Day #20: Write a page- long exchange between two very different people. Write only what they say; no setting, internal thinking, descriptions or actions.

“Jeez, why’s it so freaking bright?”

“Hmm… I like it. The sky’s so blue and the air’s so crisp!”

“Yeah, yeah, yeah. So is there any reason we couldn’t take a train to this…”

“Art show! And yeah, it’s so crowded on the train.”

“It’s freezing out here.”

“Ah come one, the sun feels so cozy.”

“Whatever.”

“Besides, this is our first trip┬áto Connecticut since undergrad. It’s nice to really see this place again.”

“It was nice in summer. Hell, it was still cold then!”

“Ok, alright. But it’ll be nice to see Sammy again.”

“Yeah, I’m sure her uneven paintings are worth the five hour trip.”

“God, you’re such a baby! And I love her asymmetrical art.”

“Of course you do… heh, there’s quite a bit of ‘uneveness’.”

“How do you figure?”

“Ah, nothing, just musing. Jeez, it’s freezing!”

“Oh, look! Wow this place is gorgeous!”

“W hat the… is this a museum? This can’t be a museum. Why’s it so big? Is Sammy’s art all that’s here? There’s no need for it to be this big.”
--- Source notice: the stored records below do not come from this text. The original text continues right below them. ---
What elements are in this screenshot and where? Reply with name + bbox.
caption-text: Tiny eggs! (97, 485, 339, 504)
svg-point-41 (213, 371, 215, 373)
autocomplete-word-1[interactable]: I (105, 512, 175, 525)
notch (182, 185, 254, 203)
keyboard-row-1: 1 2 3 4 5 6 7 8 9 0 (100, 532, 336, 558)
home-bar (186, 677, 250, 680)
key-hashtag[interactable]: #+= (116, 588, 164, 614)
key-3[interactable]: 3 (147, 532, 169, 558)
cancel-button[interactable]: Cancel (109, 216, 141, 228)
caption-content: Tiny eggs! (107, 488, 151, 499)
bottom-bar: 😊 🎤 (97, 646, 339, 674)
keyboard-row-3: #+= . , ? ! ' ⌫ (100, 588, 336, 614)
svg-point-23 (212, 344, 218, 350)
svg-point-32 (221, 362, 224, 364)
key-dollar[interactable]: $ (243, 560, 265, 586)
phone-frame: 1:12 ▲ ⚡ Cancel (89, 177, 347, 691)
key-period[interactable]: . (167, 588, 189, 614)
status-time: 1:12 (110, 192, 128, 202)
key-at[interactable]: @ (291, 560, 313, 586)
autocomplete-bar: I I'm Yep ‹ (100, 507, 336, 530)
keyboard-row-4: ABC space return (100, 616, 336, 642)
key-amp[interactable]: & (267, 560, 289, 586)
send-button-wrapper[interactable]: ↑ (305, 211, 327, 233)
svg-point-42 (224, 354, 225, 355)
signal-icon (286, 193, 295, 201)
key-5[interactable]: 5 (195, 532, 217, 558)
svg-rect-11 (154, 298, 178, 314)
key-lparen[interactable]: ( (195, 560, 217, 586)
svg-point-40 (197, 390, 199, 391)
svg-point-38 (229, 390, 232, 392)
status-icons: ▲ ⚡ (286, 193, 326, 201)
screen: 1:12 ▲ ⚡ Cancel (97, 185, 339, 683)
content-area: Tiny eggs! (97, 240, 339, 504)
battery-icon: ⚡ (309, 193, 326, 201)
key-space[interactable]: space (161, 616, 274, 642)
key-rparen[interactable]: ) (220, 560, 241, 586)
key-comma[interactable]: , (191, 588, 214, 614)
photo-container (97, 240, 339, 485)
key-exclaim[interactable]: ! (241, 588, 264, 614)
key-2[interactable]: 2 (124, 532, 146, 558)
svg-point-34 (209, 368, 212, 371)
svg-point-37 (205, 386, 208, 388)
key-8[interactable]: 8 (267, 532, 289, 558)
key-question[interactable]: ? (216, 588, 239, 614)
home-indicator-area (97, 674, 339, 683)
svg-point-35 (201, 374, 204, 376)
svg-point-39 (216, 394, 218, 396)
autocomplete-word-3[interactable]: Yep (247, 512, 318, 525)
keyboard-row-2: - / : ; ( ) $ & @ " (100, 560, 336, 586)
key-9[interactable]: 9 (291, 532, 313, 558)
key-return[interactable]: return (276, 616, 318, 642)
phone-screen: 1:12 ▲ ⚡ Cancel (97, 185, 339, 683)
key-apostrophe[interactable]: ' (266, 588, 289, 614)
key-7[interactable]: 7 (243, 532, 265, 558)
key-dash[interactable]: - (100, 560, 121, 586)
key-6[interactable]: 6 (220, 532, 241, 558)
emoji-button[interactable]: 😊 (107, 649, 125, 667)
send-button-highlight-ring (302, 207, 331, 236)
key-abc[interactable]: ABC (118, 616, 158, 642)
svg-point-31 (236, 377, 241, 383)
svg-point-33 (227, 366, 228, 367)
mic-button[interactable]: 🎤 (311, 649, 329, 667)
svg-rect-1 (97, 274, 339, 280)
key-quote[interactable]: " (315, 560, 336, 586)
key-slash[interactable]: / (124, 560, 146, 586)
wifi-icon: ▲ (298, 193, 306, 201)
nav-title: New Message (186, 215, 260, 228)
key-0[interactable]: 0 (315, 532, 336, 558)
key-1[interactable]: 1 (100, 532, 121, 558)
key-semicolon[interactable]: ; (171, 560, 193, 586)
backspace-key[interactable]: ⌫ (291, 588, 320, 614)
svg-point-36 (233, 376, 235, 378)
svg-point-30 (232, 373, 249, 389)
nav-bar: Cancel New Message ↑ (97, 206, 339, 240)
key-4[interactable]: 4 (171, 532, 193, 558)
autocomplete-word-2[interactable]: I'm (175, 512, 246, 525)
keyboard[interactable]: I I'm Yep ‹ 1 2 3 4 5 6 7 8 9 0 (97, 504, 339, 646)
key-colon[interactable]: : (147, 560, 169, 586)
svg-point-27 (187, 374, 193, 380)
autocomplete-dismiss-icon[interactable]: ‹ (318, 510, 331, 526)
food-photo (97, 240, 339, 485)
“Chill… oh! Let’s take a picture together.”

“No way. I’m going inside. Better have some heat in here.”

“Alright, alright.”

 

Well strictly dialogue defiantly feels weird to me. I don’t even know what to say about this one ^^ I tried to keep the relationship ambiguous.

An Uncomfortable Scene

Day #19: Imagine your dream boyfriend/ girlfriend: their appearance, home life, etc. Write a scene in which their behavior is off- putting.

FADE IN:

INT. LIVING ROOM

Lights are dim with ceiling lights and one lamp on night stand. TV is on, but mute. Room is styled with modern- chic furnishing. Glass coffee table in front of couch. There are five different empty chip bags and two empty cans of beer.
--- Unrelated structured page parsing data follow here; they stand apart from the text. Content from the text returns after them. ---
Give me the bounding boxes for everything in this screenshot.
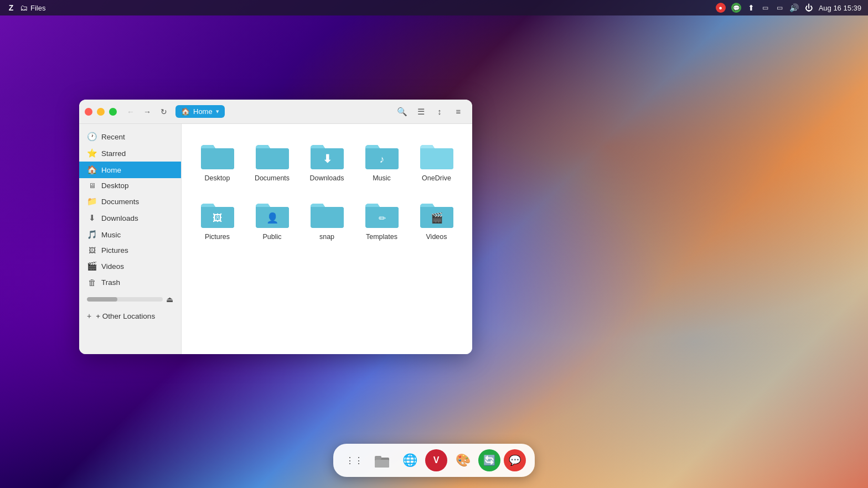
sort-button[interactable]: ↕ — [431, 103, 448, 120]
topbar-app-title: 🗂 Files — [20, 3, 45, 12]
menu-button[interactable]: ≡ — [450, 103, 467, 120]
main-content: Desktop Documents — [182, 124, 472, 354]
folder-icon-videos: 🎬 — [419, 199, 454, 229]
taskbar-apps[interactable]: ⋮⋮ — [342, 448, 366, 473]
svg-text:👤: 👤 — [266, 212, 279, 224]
minimize-button[interactable]: − — [97, 108, 105, 116]
starred-icon: ⭐ — [87, 148, 97, 158]
breadcrumb-home[interactable]: 🏠 Home ▾ — [175, 105, 225, 118]
back-button[interactable]: ← — [123, 105, 138, 119]
titlebar-actions: 🔍 ☰ ↕ ≡ — [394, 103, 467, 120]
topbar-icon-monitor1: ▭ — [761, 3, 770, 12]
storage-bar-container — [87, 297, 163, 302]
sidebar-label-trash: Trash — [101, 278, 120, 287]
nav-buttons: ← → ↻ — [123, 105, 171, 119]
sidebar: 🕐 Recent ⭐ Starred 🏠 Home 🖥 Desktop 📁 Do — [79, 124, 182, 354]
folder-icon-downloads: ⬇ — [309, 141, 345, 170]
topbar: Z 🗂 Files ● 💬 ⬆ ▭ ▭ 🔊 ⏻ Aug 16 15:39 — [0, 0, 868, 15]
documents-icon: 📁 — [87, 196, 97, 206]
folder-videos[interactable]: 🎬 Videos — [412, 194, 461, 247]
forward-button[interactable]: → — [140, 105, 154, 119]
sidebar-item-pictures[interactable]: 🖼 Pictures — [79, 243, 181, 258]
folder-label-desktop: Desktop — [205, 174, 230, 183]
taskbar-files[interactable] — [370, 448, 394, 473]
titlebar: × − ⊡ ← → ↻ 🏠 Home ▾ 🔍 ☰ ↕ ≡ — [79, 100, 472, 124]
sidebar-item-music[interactable]: 🎵 Music — [79, 226, 181, 243]
folder-desktop[interactable]: Desktop — [193, 135, 242, 188]
plus-icon: + — [87, 312, 91, 320]
sidebar-label-pictures: Pictures — [101, 246, 128, 255]
topbar-right: ● 💬 ⬆ ▭ ▭ 🔊 ⏻ Aug 16 15:39 — [716, 3, 861, 13]
window-body: 🕐 Recent ⭐ Starred 🏠 Home 🖥 Desktop 📁 Do — [79, 124, 472, 354]
folder-onedrive[interactable]: OneDrive — [412, 135, 461, 188]
trash-icon: 🗑 — [87, 278, 97, 287]
svg-text:⬇: ⬇ — [322, 153, 332, 165]
eject-icon[interactable]: ⏏ — [166, 295, 173, 304]
sidebar-item-other-locations[interactable]: + + Other Locations — [79, 308, 181, 324]
music-icon: 🎵 — [87, 230, 97, 240]
breadcrumb-bar: 🏠 Home ▾ — [175, 105, 389, 118]
app-name-label: Files — [30, 4, 45, 12]
sidebar-item-home[interactable]: 🏠 Home — [79, 162, 181, 178]
topbar-icon-red: ● — [716, 3, 726, 13]
taskbar-vivaldi[interactable]: V — [425, 449, 447, 471]
sidebar-item-videos[interactable]: 🎬 Videos — [79, 258, 181, 274]
taskbar-kolibri[interactable]: 🎨 — [451, 448, 475, 473]
folder-label-pictures: Pictures — [205, 232, 230, 241]
topbar-icon-volume: 🔊 — [790, 3, 799, 12]
sidebar-label-documents: Documents — [101, 198, 139, 206]
sidebar-item-recent[interactable]: 🕐 Recent — [79, 128, 181, 145]
videos-icon: 🎬 — [87, 261, 97, 271]
folder-icon-snap — [309, 199, 345, 229]
view-options-button[interactable]: ☰ — [412, 103, 429, 120]
topbar-left: Z 🗂 Files — [7, 3, 45, 12]
downloads-icon: ⬇ — [87, 213, 97, 223]
folder-music[interactable]: ♪ Music — [357, 135, 406, 188]
pictures-icon: 🖼 — [87, 246, 97, 255]
refresh-button[interactable]: ↻ — [157, 105, 171, 119]
sidebar-label-recent: Recent — [101, 133, 125, 141]
folder-label-documents: Documents — [255, 174, 290, 183]
sidebar-item-trash[interactable]: 🗑 Trash — [79, 274, 181, 290]
folder-documents[interactable]: Documents — [247, 135, 297, 188]
search-button[interactable]: 🔍 — [394, 103, 410, 120]
home-icon: 🏠 — [181, 107, 190, 116]
folder-downloads[interactable]: ⬇ Downloads — [302, 135, 352, 188]
sidebar-label-home: Home — [101, 166, 121, 174]
folder-templates[interactable]: ✏ Templates — [357, 194, 406, 247]
maximize-button[interactable]: ⊡ — [109, 108, 117, 116]
folder-icon-templates: ✏ — [364, 199, 400, 229]
sidebar-label-downloads: Downloads — [101, 214, 138, 222]
folder-icon-documents — [255, 141, 290, 170]
taskbar-browser[interactable]: 🌐 — [397, 448, 422, 473]
folder-label-snap: snap — [319, 232, 334, 241]
svg-text:🖼: 🖼 — [213, 212, 223, 224]
taskbar-chat[interactable]: 💬 — [504, 449, 526, 471]
folder-icon-music: ♪ — [364, 141, 400, 170]
svg-rect-1 — [256, 148, 289, 169]
topbar-icon-power: ⏻ — [804, 3, 813, 12]
svg-rect-0 — [201, 148, 234, 169]
z-icon: Z — [7, 3, 16, 12]
svg-rect-11 — [311, 207, 344, 228]
sidebar-label-desktop: Desktop — [101, 181, 129, 190]
folder-public[interactable]: 👤 Public — [247, 194, 297, 247]
sidebar-item-downloads[interactable]: ⬇ Downloads — [79, 210, 181, 226]
topbar-icon-green: 💬 — [731, 3, 741, 13]
folder-pictures[interactable]: 🖼 Pictures — [193, 194, 242, 247]
close-button[interactable]: × — [85, 108, 92, 116]
folder-label-onedrive: OneDrive — [422, 174, 451, 183]
storage-bar-fill — [87, 297, 117, 302]
file-manager-window: × − ⊡ ← → ↻ 🏠 Home ▾ 🔍 ☰ ↕ ≡ 🕐 — [79, 100, 472, 354]
taskbar-update[interactable]: 🔄 — [478, 449, 500, 471]
breadcrumb-chevron: ▾ — [216, 108, 219, 115]
folder-label-downloads: Downloads — [310, 174, 344, 183]
breadcrumb-home-label: Home — [193, 107, 213, 116]
folder-snap[interactable]: snap — [302, 194, 352, 247]
sidebar-label-starred: Starred — [101, 149, 126, 158]
folder-label-public: Public — [262, 232, 281, 241]
sidebar-item-starred[interactable]: ⭐ Starred — [79, 145, 181, 162]
svg-text:🎬: 🎬 — [431, 212, 443, 224]
sidebar-item-documents[interactable]: 📁 Documents — [79, 193, 181, 210]
sidebar-item-desktop[interactable]: 🖥 Desktop — [79, 178, 181, 193]
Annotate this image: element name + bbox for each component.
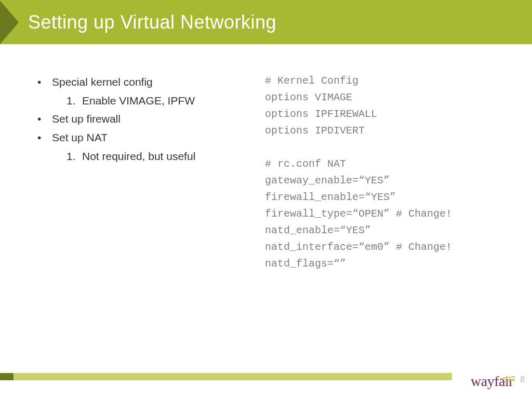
bullet-list: Special kernel config 1. Enable VIMAGE, … (36, 73, 265, 165)
code-line: options VIMAGE (265, 91, 352, 103)
sub-item-text: Enable VIMAGE, IPFW (82, 95, 195, 107)
sub-item-number: 1. (66, 147, 76, 166)
page-number: 8 (520, 375, 525, 384)
bullet-item: Special kernel config 1. Enable VIMAGE, … (36, 73, 265, 110)
sub-item-number: 1. (66, 91, 76, 110)
sub-item: 1. Enable VIMAGE, IPFW (66, 91, 265, 110)
code-line: # Kernel Config (265, 75, 358, 87)
wayfair-logo: wayfair (471, 373, 513, 390)
code-line: natd_interface=“em0” # Change! (265, 241, 452, 253)
bullet-item: Set up NAT 1. Not required, but useful (36, 128, 265, 165)
bullet-item: Set up firewall (36, 110, 265, 128)
slide-title: Setting up Virtual Networking (28, 11, 276, 33)
code-block: # Kernel Config options VIMAGE options I… (265, 73, 511, 272)
code-line: firewall_enable=“YES” (265, 191, 396, 203)
code-line: firewall_type=“OPEN” # Change! (265, 208, 452, 220)
code-line: options IPDIVERT (265, 125, 365, 137)
arrow-icon (0, 1, 19, 44)
footer-accent-dark (0, 373, 14, 380)
sub-item: 1. Not required, but useful (66, 147, 265, 166)
code-line: natd_flags=“” (265, 258, 346, 270)
bullet-text: Set up firewall (52, 113, 121, 125)
sub-list: 1. Not required, but useful (66, 147, 265, 166)
code-line: options IPFIREWALL (265, 108, 377, 120)
code-line: natd_enable=“YES” (265, 224, 371, 236)
sub-item-text: Not required, but useful (82, 150, 195, 162)
left-column: Special kernel config 1. Enable VIMAGE, … (36, 73, 265, 272)
bullet-text: Set up NAT (52, 131, 108, 143)
title-bar: Setting up Virtual Networking (0, 0, 532, 44)
content-area: Special kernel config 1. Enable VIMAGE, … (0, 44, 532, 272)
sub-list: 1. Enable VIMAGE, IPFW (66, 91, 265, 110)
footer-accent-bar (0, 373, 452, 380)
slide: Setting up Virtual Networking Special ke… (0, 0, 532, 399)
bullet-text: Special kernel config (52, 76, 153, 88)
code-line: gateway_enable=“YES” (265, 175, 390, 187)
code-line: # rc.conf NAT (265, 158, 346, 170)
TINA, 23, black with curly hair, TAPS fingers against laptop keyboard. Looks at MARCUS, 25, black with shoulder length dreadlocks. Marcus CRUNCHES on chips, leaving crumbs on couch. Reaches over to pick up beer from night stand. Tina purses lips, but focuses on laptop.

MARCUS

Can you be any louder?

Tina stops typing and looks at him. He keeps eyes on TV. Tina looks at beer can in his hands.

TINA

When did you start drinking?

Marcus CLINKS bottom of beer can against night stand. Tina frown and looks down at laptop.

TINA(CONT’D)

So… I’ve been working through my novel, I think I’m almost done.

MARCUS

Oh, you mean like you have for the past two years?

Marcus drops beer can. Beer gets into carpet forming a dark stain. Marcus gets up and walks into adjoining kitchen. Tina gets up to follow him.

INT. KITCHEN

Lights are flickering. The fridge and stove is a black stainless steel with complementing black cabinets. Marcus walks over to sink by the fridge. Rays from the sun creep in from slight open curtains. Marcus opens cabinet under sink to grab rag. Tina stands in front of him.

TINA

What’s wrong with you

MARCUS

(mumbles)

I’m tired.

TINA

Of what? You skipped out on work.

Marcus waves hand between the two of them.

MARCUS

(yelling)

This! I’m tired of this.

Marcus looks away, squeezing rag. Tina looks at his face, tears in her eyes.

FADE OUT

I decided to challenge myself and write the scene as a script. It’s been awhile since I tried my hand at script writing, and the inability to set the format is, for lack of better words, off- putting. Either way, I hope you enjoyed this short little scene.

 

Formula to Happiness

Day # 18: Write a free form poem about “the formula for happiness”

Happiness; such a vast and often arbitrary concept.

It’s a sea, so many canals and twists to take.

It’s easy for one to float aimlessly through it’s vastness.

But what is the formula for grasping “happiness”?

Understand, happiness doesn’t have a set end goal.

“Floating aimlessly”; it’s not really a bad thing.

The beauty in most things is in the journey.

In going about the sea’s vastness, you see so many things.

There’ll be some experiences that you don’t enjoy,

there’ll be far more that you do. Each will be a lesson.

The formula for happiness also involves growth,

this growth comes from the lesson learned by the journey.

Happiness comes from how one takes in the lessons.

An experience can be good or bad, based on the individual’s mindset.

A positive outlook is indicative of a positive experience.